NVIDIA continues to denounce Intel's alleged foul play

Nov 18, 2009 12:43 GMT  ·  By

According to NVIDIA, the antitrust settlement between Intel and AMD won't be nearly enough to safeguard the end-users from the Santa Clara giant's unsavory activities, which continue on other levels of the IT marketing segment. Although Intel keeps challenging NVIDIA's claims, the leading GPU manufacturer keeps notifying the public of the chip maker's tactics supposedly meant to discredit the competition. This time, NVIDIA is displeased with Intel's bundling tactics involving its Atom processors.

Neither side is known for its spotless marketing. This isn't the first time a bundling tactic is used by the Santa Clara CPU developer. Some years ago, the enterprise saw a massive success through the Centrino brand, which required notebook vendors to use a Pentium processor, an Intel chipset and an Intel wireless network controller to put the Centrino mark on their laptops. NVIDIA itself also has a history of forcing customers to use its own components exclusively, by not offering support for SLI multi-GPU operation modes on platforms that are based on non-NVIDIA chipsets. The company also occasionally only sold its high-end graphics chips only on condition that its partners acquired lower-end models as well.

This time around, the subject of discontent is the marketing tactics of Intel regarding the promotion of its Atom CPUs. NVIDIA CEO Jen-Hsun Huang commented that Intel was too aggressive in its attempts to steer manufacturers away from the competition by giving away bundles of three Atom chips for $25, whereas, when used with NVIDIA's Ion, just one chip had a price of $45.

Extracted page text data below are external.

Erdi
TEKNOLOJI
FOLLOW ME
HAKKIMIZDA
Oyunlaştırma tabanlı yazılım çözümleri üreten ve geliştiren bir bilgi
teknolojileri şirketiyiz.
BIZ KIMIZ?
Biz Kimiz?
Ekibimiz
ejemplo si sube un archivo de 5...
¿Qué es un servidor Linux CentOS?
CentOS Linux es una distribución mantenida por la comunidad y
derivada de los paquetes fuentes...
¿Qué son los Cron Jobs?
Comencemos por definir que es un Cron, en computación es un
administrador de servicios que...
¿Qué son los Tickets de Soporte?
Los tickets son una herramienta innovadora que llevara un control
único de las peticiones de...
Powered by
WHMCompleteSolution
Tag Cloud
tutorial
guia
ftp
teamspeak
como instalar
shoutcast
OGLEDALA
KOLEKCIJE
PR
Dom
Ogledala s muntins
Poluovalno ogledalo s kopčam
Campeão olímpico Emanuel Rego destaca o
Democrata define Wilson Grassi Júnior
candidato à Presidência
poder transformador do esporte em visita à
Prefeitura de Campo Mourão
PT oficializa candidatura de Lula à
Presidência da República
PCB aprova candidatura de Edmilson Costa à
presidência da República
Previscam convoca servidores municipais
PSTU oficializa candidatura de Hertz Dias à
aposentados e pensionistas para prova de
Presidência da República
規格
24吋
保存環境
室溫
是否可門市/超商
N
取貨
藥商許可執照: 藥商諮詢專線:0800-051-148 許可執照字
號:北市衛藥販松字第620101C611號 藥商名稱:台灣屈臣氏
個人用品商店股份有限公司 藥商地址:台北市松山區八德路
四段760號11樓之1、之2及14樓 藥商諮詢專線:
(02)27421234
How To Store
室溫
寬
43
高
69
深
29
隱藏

"Intel's tactics with Ion have been the most aggressive we've seen from a competitor. They have offered the Atom [a total of three chips] for $25, but when the one-chip Atom is used with Ion, it sells for $45. A customer can't even choose to resell the chipset and use Ion instead. What's the point of Nvidia getting an Intel bus license if it's impossible to overcome Intel's pricing bundles?" Jen-Hsun Huang said, Cnet News reports.

Huang believes that Intel's deals are aggressive and anti-competitive, affecting the graphics card company's ability to promote its GeForce 9400M (Ion) core-logic on the market of netbooks and nettops. Intel, on the other hand, rebukes these claims saying that it's not something unfair to negotiate prices.

"He's playing a trick of numbers. He's giving you a $45 list price – that nobody pays – for a part and then a negotiated price (which is more realistic). He's mixing apples and oranges. We have scrubbed and continue to scrub our pricing practices as it relates to chipsets and processors. It's all above cost. And that meets the legal standard worldwide," Intel spokesman Chuck Mulloy added.

End-users may only wonder if Intel will ever get out of this phase when it is being accused of unsavory acts at every turn.